That being said the person was fully awake at 3:20 am and may have slept through it and not noticed it otherwise. There's so much more you can feel if you are just hanging around at 3:20 with nothing to focus on if you are awake then a 6.1 hits 70 or so miles away. I was considerably closer to Loma Prieta when that 6.9/7.0 hit, but walking outside with wife, and I didn't feel a thing even though some near me inside buildings say they got a good shake. But many years later I was on all brick porch with friend and a 2.7 hit and we felt it quite strongly.
 
And later on that day, you have this:

18vonw.St.4.jpeg


As the video game said, "Skate or Die!!!" :D

BL.
 
I'll also leave this here for you, so you can see what they've been dealing with in Napa. FYI: The some of the buildings you see there, like the courthouse and church, have been there since the 1840s.

BL.

 
Big job to rebuild

...and the fingers will be pointing with awful accusations if the bay area politics is any measure

This won't become a 6-8 billion dollar disaster like Loma Prieta in 1989 but it certainly won't be only a billion like the papers initially said. I feel so sorry for Napa and this will have major repurcussions for the whole wine industry for years to come. They are already calling this one of the big three or top three along with the '89 quake and the really bad one in 1906.
 
...and the fingers will be pointing with awful accusations if the bay area politics is any measure

This won't become a 6-8 billion dollar disaster like Loma Prieta in 1989 but it certainly won't be only a billion like the papers initially said. I feel so sorry for Napa and this will have major repurcussions for the whole wine industry for years to come. They are already calling this one of the big three or top three along with the '89 quake and the really bad one in 1906.
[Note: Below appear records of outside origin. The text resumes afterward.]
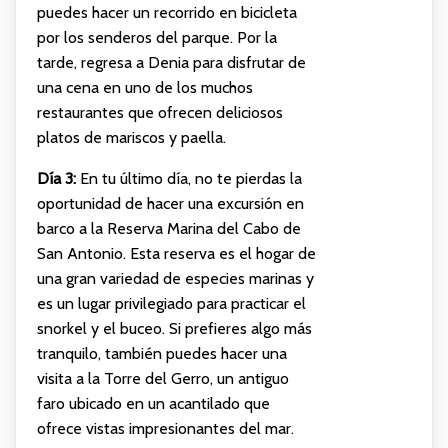
puedes hacer un recorrido en bicicleta
por los senderos del parque. Por la
tarde, regresa a Denia para disfrutar de
una cena en uno de los muchos
restaurantes que ofrecen deliciosos
platos de mariscos y paella.
Día 3:
En tu último día, no te pierdas la
oportunidad de hacer una excursión en
barco a la Reserva Marina del Cabo de
San Antonio. Esta reserva es el hogar de
una gran variedad de especies marinas y
es un lugar privilegiado para practicar el
snorkel y el buceo. Si prefieres algo más
tranquilo, también puedes hacer una
visita a la Torre del Gerro, un antiguo
faro ubicado en un acantilado que
ofrece vistas impresionantes del mar.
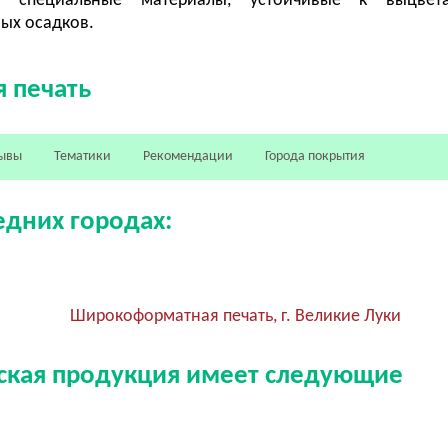
ся специальные материалы, устойчивые к выцве
ых осадков.
 печать
ывы
Тематики
Рекомендации
Города покрытия
едних городах:
Широкоформатная печать, г. Великие Луки
еская продукция имеет следующие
I want to say that the news bump yesterday on this already had a pricetag of roughly $300 million to repair all of this.. and there already has been a huge expose on earthquake insurance here again.

Here you go.

http://www.kqed.org/a/forum/R201408290900

BL.
 
I want to say that the news bump yesterday on this already had a pricetag of roughly $300 million to repair all of this.. and there already has been a huge expose on earthquake insurance here again.

Here you go.

http://www.kqed.org/a/forum/R201408290900

BL.

I like Krasny. It should be an interesting thing to see. I wonder what other cities sustained damage in the South Napa quake. I know some in SF and San Jose felt it and some felt aftershocks quite a bit away, too.

I wonder if a larger place like SF or SJ would get on the ball better than a Napa or that the relative smallness of Napa makes it easier to get things into repair mode. When it's one building, there's the legalities, paperwork, and construction. I just don't know how it's approached when there are so many broken buildings and other buildings which may look fine but are total losses.